Smaller businesses could be priced out
There is also the fact that as bitcoin’s value increases, smaller businesses could be priced out of obtaining the currency they need, so they’re stockpiling it now.
“There are going to be cases where business critical infrastructure has been compromised, and the simple value proposition is: pay less in bitcoin now or lose a tremendous amount of money, maybe the whole company,” suggested Dave Carlson, founder of Bitcoin mining start-up Giga Watt.
no guarantee a company will get their data back after paying the ransom"
However, bitcoin isn’t necessarily a cure. In fact, according to one report, nearly 25% of all malware attacks remained unresolved after the bitcoin payment was made. To make matters worse, it also gives criminals the wrong impression that businesses are happy to pay up.
“The main issue is that it only proliferates the success and commercial viability of the activity. Also, there is no absolute guarantee that a company will get their data back after paying off the ransom, or that criminals won’t attack,” said Mark Weir, regional director UK&I of Fortinet.
Bitcoin for business
While obtaining bitcoin specifically as an insurance policy for ransomware attacks may not be an idea financial advisers would encourage, bitcoin – or indeed other cryptocurrencies – could be a good investment nevertheless.
However, a CFO or finance director should do their homework before making any decision.
“The quantity of bitcoin you maintain should be equivalent with your needs and not for ransom paying,” Nicholas Evans, vice president and general manager at IT company Unisys told AccountingWEB. “Like with other investments, it needs to made with careful analysis of the market just like other commodities”.
Now or in the future, the business in question may have clients that want to be paid in bitcoin or wish to make payments in bitcoin, in which case it could be worth exploring.

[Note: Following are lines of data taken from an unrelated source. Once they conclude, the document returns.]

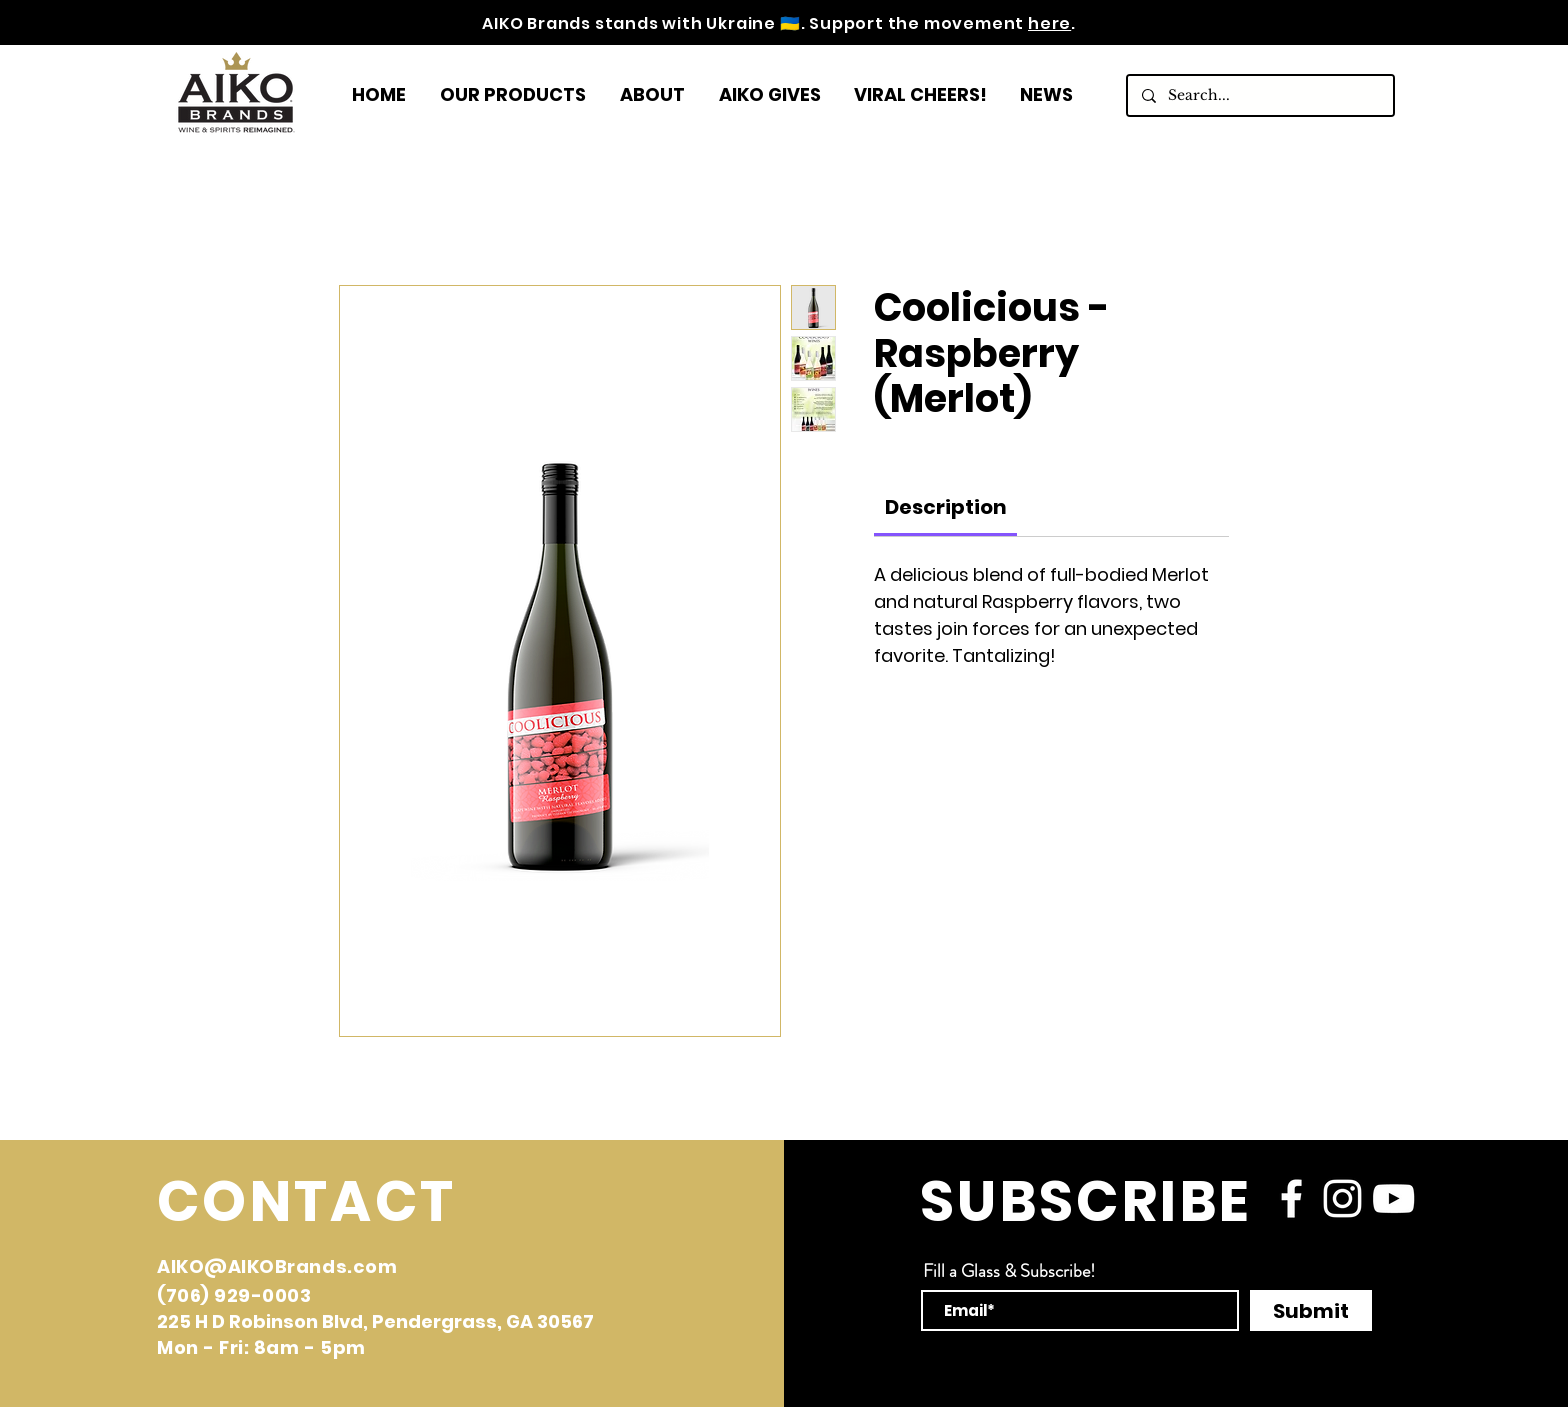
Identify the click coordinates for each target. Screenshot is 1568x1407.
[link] (946, 507)
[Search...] (1259, 95)
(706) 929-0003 (234, 1295)
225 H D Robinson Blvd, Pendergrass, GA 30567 (375, 1321)
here (1049, 23)
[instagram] (1342, 1198)
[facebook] (1291, 1198)
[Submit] (1311, 1310)
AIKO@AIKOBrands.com (277, 1266)
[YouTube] (1393, 1198)
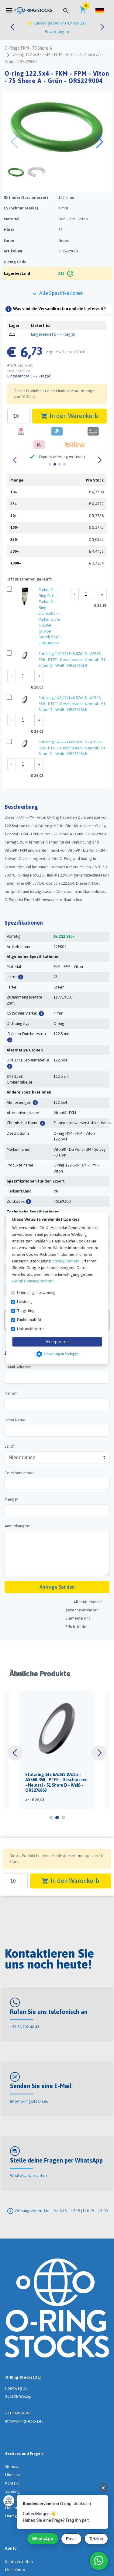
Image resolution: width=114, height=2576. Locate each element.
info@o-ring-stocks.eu (29, 2101)
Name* (11, 1393)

However, cryptocurrencies require having the right systems in place, and understanding that exchange rates with cryptocurrencies are volatile, meaning that the firm in question could suffer a loss when converting the digital currency into standard currency.
Cryptocurrencies are encrypted but this doesn’t mean they are completely secure. A finance director or CFO should seek advice from a technical specialist who can help them understand what bitcoin could mean for their organisation.